Boy, that really looks like the damage was done by a head-but.


----------



## Calminian (Feb 1, 2009)

amoosenamedhank said:


> This angle makes it look a lot cleaner. The punch definitely landed first either way.


You think? Cause I'm looking at it, and it appears the punch missed the head and landed on the shoulder clavicle area or in the neck below the ear. The only thing that appears to contact Gus's head or jaw is Johnson's head.

I don't think it was johnson's fault though. Gus ducked right into it.


----------



## Sportsman 2.0 (Jul 10, 2012)

Just watched the fight a few times and in my opinion, I have no doubt the head butt happened, however, that affected nothing, really. Gustafsson imedially stood up and continued to circle fully alert, trying to protect himself and even landed one or two counters on AJ, but AJ was all over him and connected more punches that finally got Gus to the ground to get finished. From the head butt to the end, there was a full minute.

An eye poke vs a head butt, they both got even in fouls, but AJ got the better from the fair moves.


----------



## TanyaJade (Aug 31, 2010)

Forgot about this fight. Just now watching it.
AJ looked phenomenal. Holy hell what a barrage he put Gus away with. I'm really interested in the Jones fight.

Credit to Gus though, he's a tough SOB. He stayed alert for a long time while Johnson was dropping bombs on him.


----------



## Calminian (Feb 1, 2009)

MMA-Sportsman said:


> Just watched the fight a few times and in my opinion, I have no doubt the head butt happened, however, that affected nothing, really. Gustafsson imedially stood up and continued to circle fully alert,.....


That's generally what people do when their rocked tough. Everyone knew Gus was dazed after that exchange. Joe pointed it out immediately. 

I don't blame johnson, it's just an unfortunately thing that happens in combat. In fact I kind of blame Gus more than AJ for it, as he ducked right down into it. 

No worries at this point, I just wonder now how well Johnson will do against Jones. Still rooting for him, regardless.


----------



## RangerClydeTheBlue (Jul 11, 2012)

I'm a Jones "defender" and I really love his style and martial arts perspective, but I really think Rumble is too devastating for anyone to deal with. The only kind of guy who can beat him is a wrestler with a fantastic double leg with great timing, which really no one at LHW has. If Rumble can KO Jones and Cormier, who do you guys see stopping him?


----------



## Calminian (Feb 1, 2009)

ClydebankBlitz said:


> I'm a Jones "defender" and I really love his style and martial arts perspective, but I really think Rumble is too devastating for anyone to deal with. The only kind of guy who can beat him is a wrestler with a fantastic double leg with great timing, which really no one at LHW has. If Rumble can KO Jones and Cormier, who do you guys see stopping him?

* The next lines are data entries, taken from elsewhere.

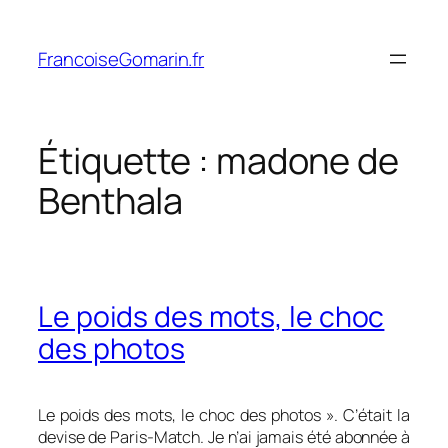
Aller
au
FrancoiseGomarin.fr
contenu
Étiquette :
madone de
Benthala
Le poids des mots, le choc
des photos
Le poids des mots, le choc des photos ». C’était la
devise de Paris-Match. Je n’ai jamais été abonnée à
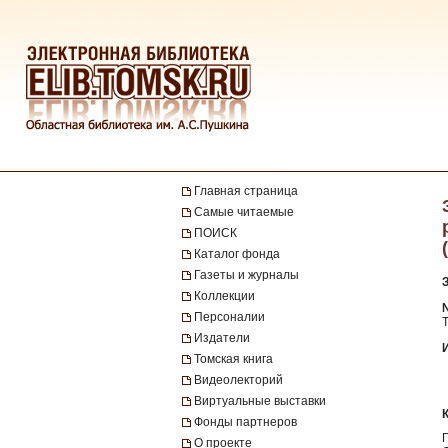
Главная страница
Самые читаемые
ПОИСК
Каталог фонда
Газеты и журналы
Коллекции
№
Персоналии
Т
Издатели
Томская книга
Видеолекторий
Виртуальные выставки
Фонды партнеров
О проекте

:confused05: Well Cormier doesn't yet have any wins over any top LHW's but if AJ beats Jones, I'd say probably unstoppable. 

That said, he did sort of land a lucky head but against Gus, so it's hard to say if that's going to translate into dominance of the division. Yes, Gus is at the top, but I'd be a little more optimistic without the extraordinary circumstances.


----------



## slapshot (May 4, 2007)

So this is what I saw after looking at different angles, the punch lands as Gus is moving foreword to throw stunning him and slowing his movement for that split second before they clash heads, then the clash.

Gus was hurt by the punch and then by the headbutt, still he lost and Im not going to say if he had had that five minutes that it would have mattered. 



As far as AJ beating JBJ I find it not laughable but very improbable. 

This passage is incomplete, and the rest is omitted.